Over-expression of Bcl-2 does not protect cells from hypericin photo-induced mitochondrial membrane depolarization, but delays subsequent events in the apoptotic pathway

Abstract

Hypericin (HY) is a powerful photo-inducer of apoptosis in Jurkat cells as measured by caspase-3 activation, cell shrinkage, phosphatidylserine (PS) exposure and the appearance of hypoploid DNA. These processes are preceded by rapid Bcl-2-independent mitochondrial transmembrane depolarization and a drop in cytoplasmic pH. Pre-incubation of cells with inhibitors of the mitochondrial permeability transition pore, such as cyclosporin A or bongkrekic acid, does not protect cells from mitochondrial membrane potential (deltapsim) decrease. However, monitoring of mitochondrial entrapped calcein by confocal fluorescence imaging gives clear evidence of HY photo-induced mitochondrial permeability.
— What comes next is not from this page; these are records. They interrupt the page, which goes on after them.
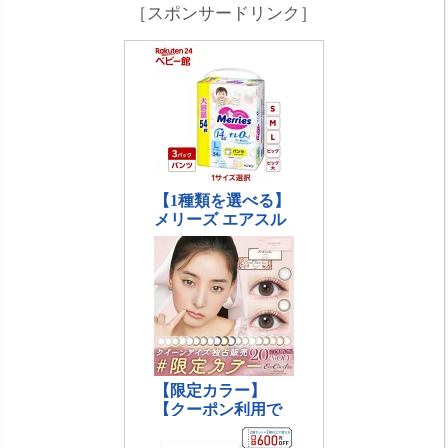
［スポンサードリンク］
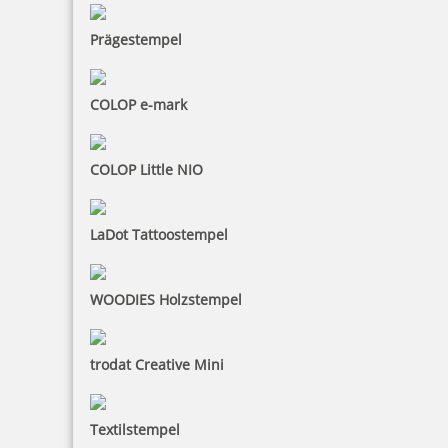
Prägestempel
COLOP e-mark
COLOP Little NIO
LaDot Tattoostempel
WOODIES Holzstempel
trodat Creative Mini
Textilstempel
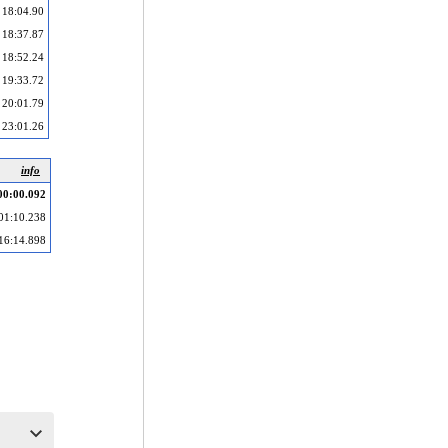
18:04.90
18:37.87
18:52.24
19:33.72
20:01.79
23:01.26
info
00:00.092
01:10.238
16:14.898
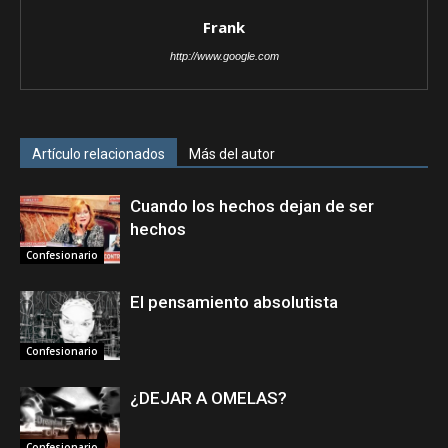
Frank
http://www.google.com
Artículo relacionados
Más del autor
Cuando los hechos dejan de ser
hechos
Confesionario
El pensamiento absolutista
Confesionario
¿DEJAR A OMELAS?
Confesionario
This should be considered as the result of a non-specific alteration of mitochondrial membrane integrity brought about by lipid peroxidation. Nevertheless, synthesis of the anti-apoptotic protein Bcl-2 appears to delay the subsequent time course of PS exposure and to reduce caspase-3 activation and the fraction of cells which become hypoploid. We interpret this partially protective effect as the consequence of a direct interaction of Bcl-2 with cytosolic cytochrome c previously released from mitochondria upon deltapsim decrease and/or of Bcl-2 inhibition of the deleterious retro-effect of caspase-3 on the mitochondrial permeability transition pore and/or the mitochondrial membrane components.